My first-ever blog post documents my experiences so far with Scala pickling.
Since I’ve started in the middle, a quick precap.
I’ve been learning Scala for three or four years in my spare time and have a little project built with Scala, ScalaFX and a bit of Akka. It’s a map viewer that started off as a viewer for my implementation of the Revised R*-Tree. The original implementation was in Java, but I rewrote the R*-Tree in Scala and ported the rest of the Java code to Scala. I have a test data set based on data published by Minnesota Department of Transportation which amounts to about half a million features – mostly county road segments. The data was imported from Shape files (an ESRI format) and is stored in a PostGIS database. The PostGIS database lives on my home server, so for development purposes I serialize the objects to a local file and (for the most-part) work from the local file instead.

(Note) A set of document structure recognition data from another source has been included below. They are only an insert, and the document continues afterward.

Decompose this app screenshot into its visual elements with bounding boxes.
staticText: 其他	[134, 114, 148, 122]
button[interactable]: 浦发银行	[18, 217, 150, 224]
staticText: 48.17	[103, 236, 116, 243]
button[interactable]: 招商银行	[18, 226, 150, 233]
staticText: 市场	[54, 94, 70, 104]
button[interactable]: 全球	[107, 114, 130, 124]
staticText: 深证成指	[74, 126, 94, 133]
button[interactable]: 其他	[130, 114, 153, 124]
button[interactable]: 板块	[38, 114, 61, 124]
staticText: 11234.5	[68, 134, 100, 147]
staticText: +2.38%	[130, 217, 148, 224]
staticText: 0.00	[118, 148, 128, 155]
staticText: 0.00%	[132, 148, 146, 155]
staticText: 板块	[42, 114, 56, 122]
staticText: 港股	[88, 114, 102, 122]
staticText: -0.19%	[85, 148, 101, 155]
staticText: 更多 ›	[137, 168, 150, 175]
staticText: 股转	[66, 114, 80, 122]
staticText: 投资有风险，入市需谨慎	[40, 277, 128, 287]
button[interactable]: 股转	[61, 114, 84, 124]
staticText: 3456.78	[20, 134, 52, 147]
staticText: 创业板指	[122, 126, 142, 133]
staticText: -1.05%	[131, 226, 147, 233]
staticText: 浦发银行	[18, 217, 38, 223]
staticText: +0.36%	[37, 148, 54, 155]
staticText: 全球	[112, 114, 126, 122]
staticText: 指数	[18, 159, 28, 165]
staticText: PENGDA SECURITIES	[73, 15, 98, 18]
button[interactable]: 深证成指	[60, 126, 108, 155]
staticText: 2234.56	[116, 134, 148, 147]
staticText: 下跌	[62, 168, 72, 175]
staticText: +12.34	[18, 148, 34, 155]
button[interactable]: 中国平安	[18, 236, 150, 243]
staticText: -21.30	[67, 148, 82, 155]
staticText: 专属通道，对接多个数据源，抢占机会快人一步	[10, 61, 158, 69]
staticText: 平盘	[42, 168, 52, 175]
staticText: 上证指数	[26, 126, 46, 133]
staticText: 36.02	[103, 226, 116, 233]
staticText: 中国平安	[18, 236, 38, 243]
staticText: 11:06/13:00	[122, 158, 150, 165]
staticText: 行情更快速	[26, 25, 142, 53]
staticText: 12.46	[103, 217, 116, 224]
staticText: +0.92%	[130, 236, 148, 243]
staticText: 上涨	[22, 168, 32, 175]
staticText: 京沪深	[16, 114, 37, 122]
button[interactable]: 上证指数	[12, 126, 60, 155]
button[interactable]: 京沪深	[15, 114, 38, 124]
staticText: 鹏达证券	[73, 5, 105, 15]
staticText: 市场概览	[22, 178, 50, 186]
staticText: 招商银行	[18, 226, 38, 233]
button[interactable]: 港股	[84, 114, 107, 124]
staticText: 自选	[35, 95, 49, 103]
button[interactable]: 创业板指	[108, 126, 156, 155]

At the moment the code uses Java serialization via Scala. It’s OK, but it’s a little fragile, not easily human readable and a bit slow to work with. This is where Scala Pickling comes in. My plan was to use Scala pickling to serialize the same objects to JSON. JSON is about as human-readable as my kind of structured data is likely to get and more resilient and more human fixable than binary data too. If the hype is to be believed, Scala pickling should also be more efficient. It sounded better all-round so I thought I’d give it a try.
So, this morning I fired up my IDE (IntelliJ IDEA) and started to add pickling. I naively thought that it might be included in Scala 2.11.5, but it turns out that it’s a short download away via SBT. I do this in a slightly clunky way, because my IntelliJ project pre-dates a solid SBT integration. In theory I use my new SBT-based project to do the download, and then copy the files over to the lib directory in the old-style project. Easy … except … I work on a MacBook Pro running OSX and getting Finder to see files in a directory starting with a ‘.' involves twelve flavours of witchcraft. Thirteen on a bad day. After a 90 minute digression in which I discovered that:
- a half-decent file manager for OSX costs at least $18;
- if it’s any good it definitely isn’t in the App store;
- since everybody and his aunt needs a better file manager than Finder there are thousands of unofficial file managers to choose from
- at $18+ a pop I definitely need the once and future king of file managers
… I really couldn’t decide which was the undisputed Joffrey the first of his name and used cp on the command line instead. 93 minutes to copy three files. At this rate … but I digress.
A few seconds later, Scala pickling was set up as a library ready to be imported and used. The import is a little confusing since it used to be “import scala.pickling._” but at some point this changed to “import scala.pickling.Defaults._”, so about half the examples on the web don’t work straight away. The next step is to choose the pickling format, which in my case was achieved with “import scala.pickling.json._”, exactly as advertised.
In theory, the next and final step should be to pickle the target object, something like this: “val pickledObject = targetObject.pickle().value” which in my case ran, but turned my container of a Java ArrayList holding half a million objects into a JSON file of 105 bytes. I don’t know why, perhaps its the Java ArrayList causes a Scala-Java-Scala effect, as the fix was to use a Scala Array instead.
Java serialization produces a 290MB file and runs happily in the 4GB maximum allocated to the JVM. Unfortunately Scala pickling broke with an OutOfMemoryError after whirring away for a couple of minutes. At first I thought this might be down to cycles in my object graph, but a swift Google revealed that this is supported and works. After experimenting with subsets of the original array I found that increasing the maximum heap size to 8GB gave Scala enough head-room to pickle the whole array.
A working solution and, as usual, the hardest parts of the process were:
- getting started,
- losing so much time to glitches.
The end result is memory-hungry and quite slow: ~80s to pickle the objects to a JSON string and ~15s to write the string to a file. The file is about 840MB but it does compress to a very tiny 3.4MB using “tar -cvzf <output file> <input file>”. For comparison with Java serialization, the uncompressed file is 290MB which compresses to 66MB.
In conclusion, this was an interesting experiment but Scala pickling to JSON is probably the wrong tool for this job. If I’d set out to write an export to JSON feature I’d have been delighted with this result, since it took so few lines of code to implement the whole feature. I’ll probably stick with Java serialization for now, but if I was to dig deeper – by chunking my data, by using a different format or by exploring the customization options – I think there are ways forward to a much more promising result.
Also, by writing this post, I realised that the proportion of the effort that went into the real work of implementing this feature was a shockingly small part of the total. The rest was about getting past hurdles that shouldn’t have been there in the first place. In retrospect I’m surprised at how much each one slowed me down.